Start of Data section
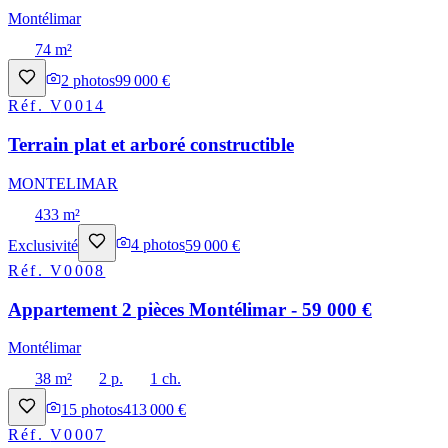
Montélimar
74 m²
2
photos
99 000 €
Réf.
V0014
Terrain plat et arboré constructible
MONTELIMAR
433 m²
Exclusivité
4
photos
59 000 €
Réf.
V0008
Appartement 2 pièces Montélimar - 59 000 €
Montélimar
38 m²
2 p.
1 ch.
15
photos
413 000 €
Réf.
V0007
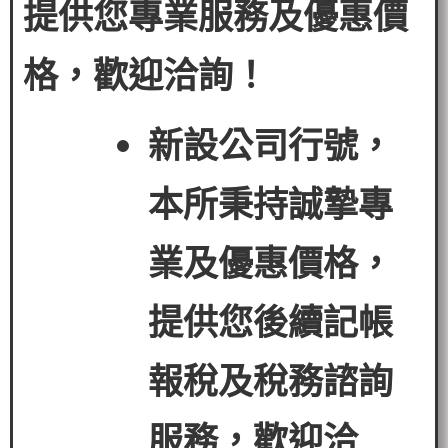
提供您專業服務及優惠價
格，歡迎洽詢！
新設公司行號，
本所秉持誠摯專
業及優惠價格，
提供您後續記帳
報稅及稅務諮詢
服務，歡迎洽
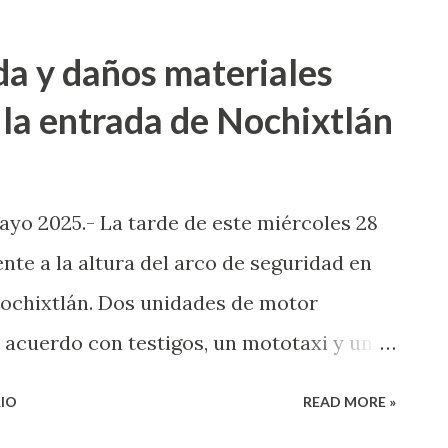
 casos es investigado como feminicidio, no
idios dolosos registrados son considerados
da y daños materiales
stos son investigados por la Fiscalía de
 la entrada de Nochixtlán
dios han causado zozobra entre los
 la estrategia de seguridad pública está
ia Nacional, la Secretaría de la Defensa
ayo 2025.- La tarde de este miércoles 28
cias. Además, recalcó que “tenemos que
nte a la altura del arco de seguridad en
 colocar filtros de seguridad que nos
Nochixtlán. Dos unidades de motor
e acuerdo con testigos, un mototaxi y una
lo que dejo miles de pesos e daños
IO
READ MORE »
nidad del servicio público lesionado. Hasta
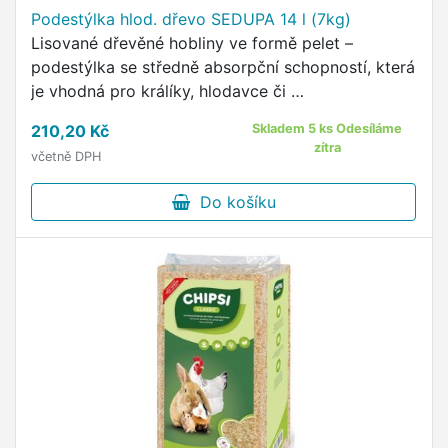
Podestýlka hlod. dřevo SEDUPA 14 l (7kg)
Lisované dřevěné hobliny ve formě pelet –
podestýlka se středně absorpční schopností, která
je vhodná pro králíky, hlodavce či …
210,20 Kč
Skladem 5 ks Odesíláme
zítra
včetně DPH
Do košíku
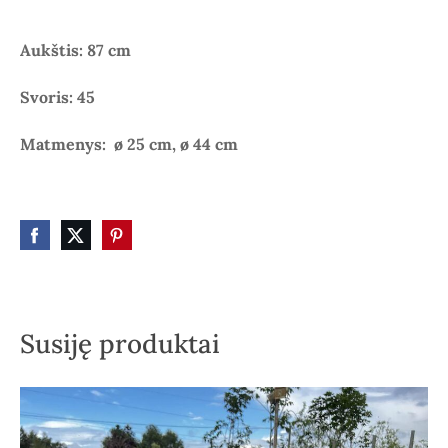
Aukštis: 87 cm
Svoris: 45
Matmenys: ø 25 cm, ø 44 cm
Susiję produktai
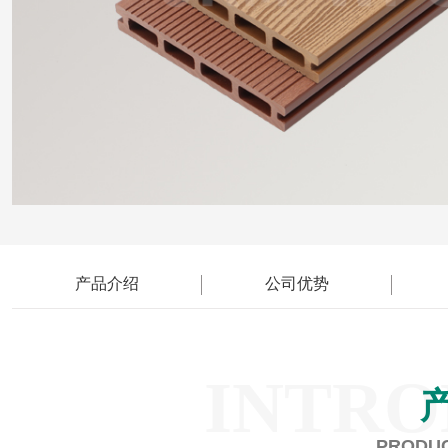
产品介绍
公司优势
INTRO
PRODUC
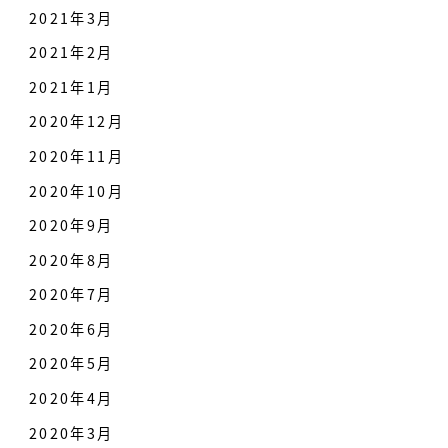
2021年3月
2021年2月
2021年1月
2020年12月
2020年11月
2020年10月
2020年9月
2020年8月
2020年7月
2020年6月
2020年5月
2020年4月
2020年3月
End of Data section
§ Instructions to follow
Return an exact copy of the data above, apart from any pictures.

§ Response below
Montélimar
74 m²
2
photos
99 000 €
Réf.
V0014
Terrain plat et arboré constructible
MONTELIMAR
433 m²
Exclusivité
4
photos
59 000 €
Réf.
V0008
Appartement 2 pièces Montélimar - 59 000 €
Montélimar
38 m²
2 p.
1 ch.
15
photos
413 000 €
Réf.
V0007
提供您專業服務及優惠價
格，歡迎洽詢！
新設公司行號，
本所秉持誠摯專
業及優惠價格，
提供您後續記帳
報稅及稅務諮詢
服務，歡迎洽
 casos es investigado como feminicidio, no
idios dolosos registrados son considerados
da y daños materiales
stos son investigados por la Fiscalía de
 la entrada de Nochixtlán
dios han causado zozobra entre los
 la estrategia de seguridad pública está
ia Nacional, la Secretaría de la Defensa
ayo 2025.- La tarde de este miércoles 28
cias. Además, recalcó que “tenemos que
nte a la altura del arco de seguridad en
 colocar filtros de seguridad que nos
Nochixtlán. Dos unidades de motor
e acuerdo con testigos, un mototaxi y una
lo que dejo miles de pesos e daños
IO
READ MORE »
nidad del servicio público lesionado. Hasta
Podestýlka hlod. dřevo SEDUPA 14 l (7kg)
Lisované dřevěné hobliny ve formě pelet –
podestýlka se středně absorpční schopností, která
je vhodná pro králíky, hlodavce či …
210,20 Kč
Skladem 5 ks Odesíláme
zítra
včetně DPH
Do košíku
Aukštis: 87 cm
Svoris: 45
Matmenys: ø 25 cm, ø 44 cm
Susiję produktai
产品介绍
公司优势
INTRO
PRODUC
2021年3月
2021年2月
2021年1月
2020年12月
2020年11月
2020年10月
2020年9月
2020年8月
2020年7月
2020年6月
2020年5月
2020年4月
2020年3月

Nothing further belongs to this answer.